When people found the baby elephant, it was less than three months old. “It must have been two days or less after she separated from the herd.” Otherwise, says Celine Sisler-Benvenu of the International Fund for Animal Welfare, he wouldn’t have survived on his own.
The people of a small village in Burkina Faso did not leave the animal in need, although four years ago, when they promised themselves that they would do everything in their power to save the baby elephant, they probably did not realize the challenge ahead. At first, they went to buy milk, and the pharmacy offered powdered infant formula. In fact, it was great at first. The elephant, which the local children called Nania, quickly gathered strength. He also made friends with a black and white sheep named Whisy.
The problem is that the baby elephant’s appetite is growing rapidly and at some point it has become so great that the locals can’t help the baby elephant anymore. “They really wanted to know how to deal with Nania,” Sissler-Bienvenu says.
Rescuing a baby elephant is quite a challenge, even if you have a well-equipped team of veterinarians and caregivers at your disposal. Rehabilitating such an orphan takes years of work. Growing cubs need milk for about three years. It takes longer to master the necessary survival skills and to grow to a size that allows the animal to defend itself against predators such as lions.
Overwhelmed by the scale of the task ahead, the villagers turned to the local authorities for help, who in turn turned to the International Fund for Animal Welfare. Nania was taken to the nearby Dukes Palace National Park, where she had the opportunity to meet other representatives of her species. To ease the stress of moving, the little one is always accompanied by a friend, the Whisy sheep. And because the pet develops perfectly, the keepers faced even greater challenges. They want to find the baby elephant family and put them under the care of their biological mother.
DNA research has shown that Nanya is no ordinary elephant. It belongs to the smallest, rarest and most endangered species of these animals, the forest elephants. Its population has declined by 80 percent in half a century. Researchers estimate that fewer than 30,000 of them survived. “Given how dangerous these animals are, each counts,” said Ben Okita, co-chair of the IUCN African Elephant Specialist Group, adding, “Everyone is invaluable.”
However, genetic research gives the elephant a chance for a great miracle to happen. DNA tests that have already been performed have revealed that the elephant’s mother is likely still in the same area where the missing baby was discovered. Usually, orphaned elephants are located near the mother’s body. It is not known why Nania was separated from her family, but scientists suspect that the baby elephant may have lost its way, for example, while crossing the river at night.

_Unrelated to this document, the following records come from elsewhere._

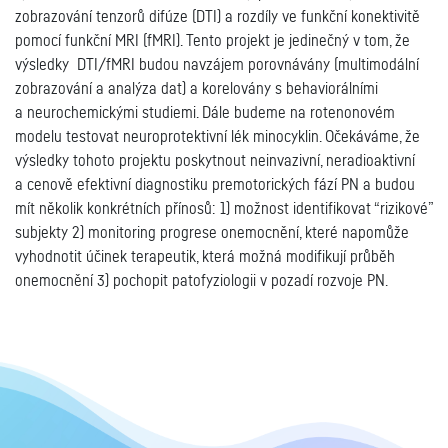
zobrazování tenzorů difúze (DTI) a rozdíly ve funkční konektivitě
pomocí funkční MRI (fMRI). Tento projekt je jedinečný v tom, že
výsledky DTI/fMRI budou navzájem porovnávány (multimodální
zobrazování a analýza dat) a korelovány s behaviorálními
a neurochemickými studiemi. Dále budeme na rotenonovém
modelu testovat neuroprotektivní lék minocyklin. Očekáváme, že
výsledky tohoto projektu poskytnout neinvazivní, neradioaktivní
a cenově efektivní diagnostiku premotorických fází PN a budou
mít několik konkrétních přínosů: 1) možnost identifikovat “rizikové”
subjekty 2) monitoring progrese onemocnění, které napomůže
vyhodnotit účinek terapeutik, která možná modifikují průběh
onemocnění 3) pochopit patofyziologii v pozadí rozvoje PN.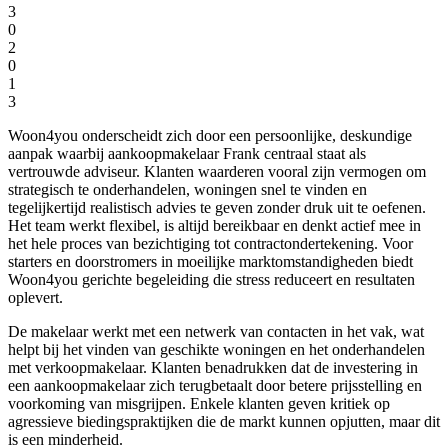
3
0
2
0
1
3
Woon4you onderscheidt zich door een persoonlijke, deskundige
aanpak waarbij aankoopmakelaar Frank centraal staat als
vertrouwde adviseur. Klanten waarderen vooral zijn vermogen om
strategisch te onderhandelen, woningen snel te vinden en
tegelijkertijd realistisch advies te geven zonder druk uit te oefenen.
Het team werkt flexibel, is altijd bereikbaar en denkt actief mee in
het hele proces van bezichtiging tot contractondertekening. Voor
starters en doorstromers in moeilijke marktomstandigheden biedt
Woon4you gerichte begeleiding die stress reduceert en resultaten
oplevert.
De makelaar werkt met een netwerk van contacten in het vak, wat
helpt bij het vinden van geschikte woningen en het onderhandelen
met verkoopmakelaar. Klanten benadrukken dat de investering in
een aankoopmakelaar zich terugbetaalt door betere prijsstelling en
voorkoming van misgrijpen. Enkele klanten geven kritiek op
agressieve biedingspraktijken die de markt kunnen opjutten, maar dit
is een minderheid.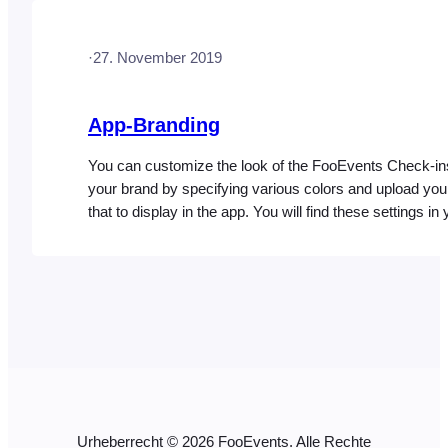
content/themes/YOUR_THEME_NAME/fooevents/templ
tab.php Warning: Do not edit these files within the Foo
·
27. November 2019
plugin…
App-Branding
You can customize the look of the FooEvents Check-ins
your brand by specifying various colors and upload you
that to display in the app. You will find these settings in 
WordPress Admin Area and navigating to FooEvents > 
Check-ins App You can upload your own logo to…
Urheberrecht © 2026 FooEvents. Alle Rechte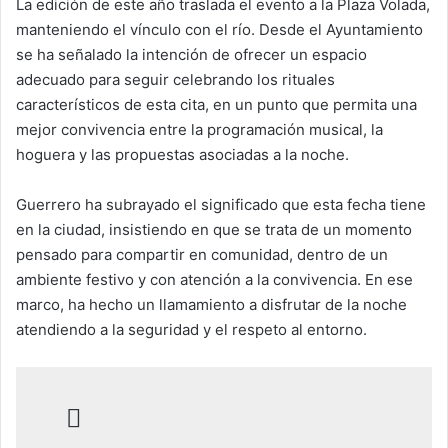
La edición de este año traslada el evento a la Plaza Volada,
manteniendo el vínculo con el río. Desde el Ayuntamiento
se ha señalado la intención de ofrecer un espacio
adecuado para seguir celebrando los rituales
característicos de esta cita, en un punto que permita una
mejor convivencia entre la programación musical, la
hoguera y las propuestas asociadas a la noche.
Guerrero ha subrayado el significado que esta fecha tiene
en la ciudad, insistiendo en que se trata de un momento
pensado para compartir en comunidad, dentro de un
ambiente festivo y con atención a la convivencia. En ese
marco, ha hecho un llamamiento a disfrutar de la noche
atendiendo a la seguridad y el respeto al entorno.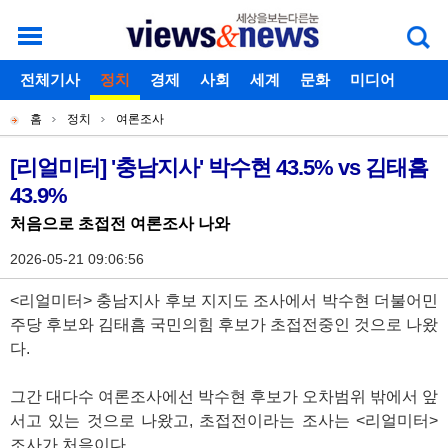
로그인
전체기사
회원가입
정치
경제
아이디찾기
사회
세계
비밀번호찾기
문화
미디어
개
주
스포츠
칼럼
독자게시판
홈
정치
여론조사
별
메
현
메
뉴
재
[리얼미터] '충남지사' 박수현 43.5% vs 김태흠
기
뉴
43.9%
위
사
처음으로 초접전 여론조사 나와
치
본
2026-05-21 09:06:56
문
<리얼미터> 충남지사 후보 지지도 조사에서 박수현 더불어민
주당 후보와 김태흠 국민의힘 후보가 초접전중인 것으로 나왔
다.
그간 대다수 여론조사에선 박수현 후보가 오차범위 밖에서 앞
서고 있는 것으로 나왔고, 초접전이라는 조사는 <리얼미터>
조사가 처음이다.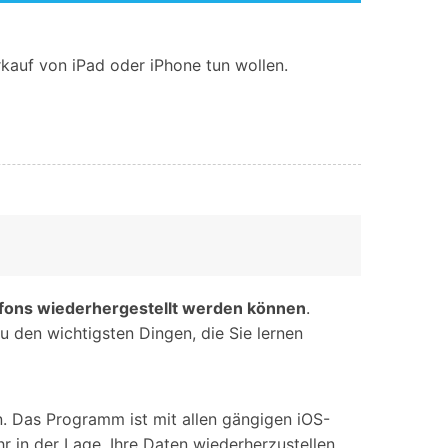
rkauf von iPad oder iPhone tun wollen.
fons wiederhergestellt werden können
.
u den wichtigsten Dingen, die Sie lernen
n. Das Programm ist mit allen gängigen iOS-
 in der Lage, Ihre Daten wiederherzustellen.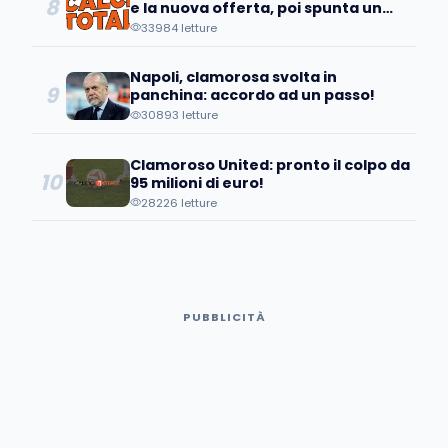
8
e la nuova offerta, poi spunta un
patto tra…
33984 letture
Napoli, clamorosa svolta in
9
panchina: accordo ad un passo!
30893 letture
Clamoroso United: pronto il colpo da
10
95 milioni di euro!
28226 letture
PUBBLICITÀ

However, before scientists attempt to return a baby elephant to nature, they must teach it to be an elephant. Nania was so used to people’s company that she was able to enter the charge d’affaires’ building to supervise the preparation of milk for her. She often played with children from nearby schools.

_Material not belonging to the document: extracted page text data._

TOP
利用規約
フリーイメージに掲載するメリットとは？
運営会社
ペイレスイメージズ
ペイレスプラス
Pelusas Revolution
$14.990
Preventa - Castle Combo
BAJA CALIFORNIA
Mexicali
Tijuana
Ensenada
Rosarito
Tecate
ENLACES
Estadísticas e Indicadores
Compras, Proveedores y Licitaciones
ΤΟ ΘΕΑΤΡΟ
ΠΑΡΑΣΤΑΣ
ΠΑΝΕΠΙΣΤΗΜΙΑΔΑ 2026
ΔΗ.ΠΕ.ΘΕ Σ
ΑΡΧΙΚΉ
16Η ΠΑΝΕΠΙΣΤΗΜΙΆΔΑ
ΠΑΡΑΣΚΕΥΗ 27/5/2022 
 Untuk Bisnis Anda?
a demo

Currently, Nania spends several hours every day strolling in the park accompanied by Wessie the sheep. Thanks to this, he learns to find water and fruit. Keepers hope she’ll feel comfortable enough with the other elephants that she’ll decide to leave the enclosure on her own and join the herd. This, however, may take some time. When Nania saw the first wild elephants, she ran away.

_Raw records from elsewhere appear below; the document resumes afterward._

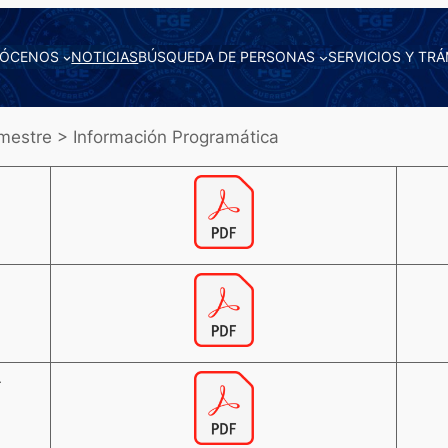
ÓCENOS
NOTICIAS
BÚSQUEDA DE PERSONAS
SERVICIOS Y TRÁ
mestre > Información Programática
r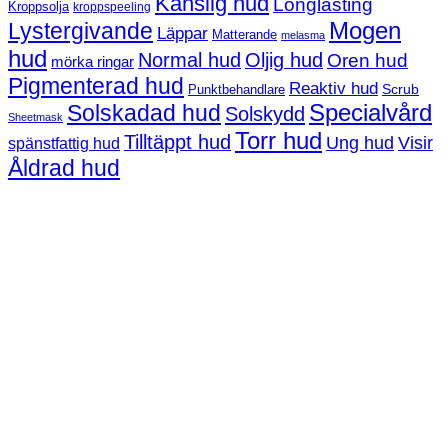
Känslig hud
Longlasting
Kroppsolja
kroppspeeling
Mogen
Lystergivande
Läppar
Matterande
melasma
hud
Normal hud
Oljig hud
Oren hud
mörka ringar
Pigmenterad hud
Reaktiv hud
Scrub
Punktbehandlare
Solskadad hud
Specialvård
Solskydd
Sheetmask
Torr hud
Tilltäppt hud
Ung hud
Visir
spänstfattig hud
Åldrad hud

Of course, it would be better for her to join not only any group, but also the group to which her mother belongs. There is a good chance of that. A few wild elephants, about 40, pass through the area where they were found. To find out if Nani’s relatives were among them, scientists began collecting samples of elephant dung. 17 of them were sent for analysis in the United States. They did not expect to run into this well: it is almost certain that one of the elephants tested was Nani’s mother. The elephant did not pass more than 300 meters from the fence. A family reunion years later will be the first such case in history.
However, we will have to wait a while for the opportunity. Wild elephants leave the park during the rainy season. They won’t be back until the end of October. If Nania joins any of the groups, scientists will continue to track her down to ensure her safety. Its future may depend not only on, but also on the entire endangered species.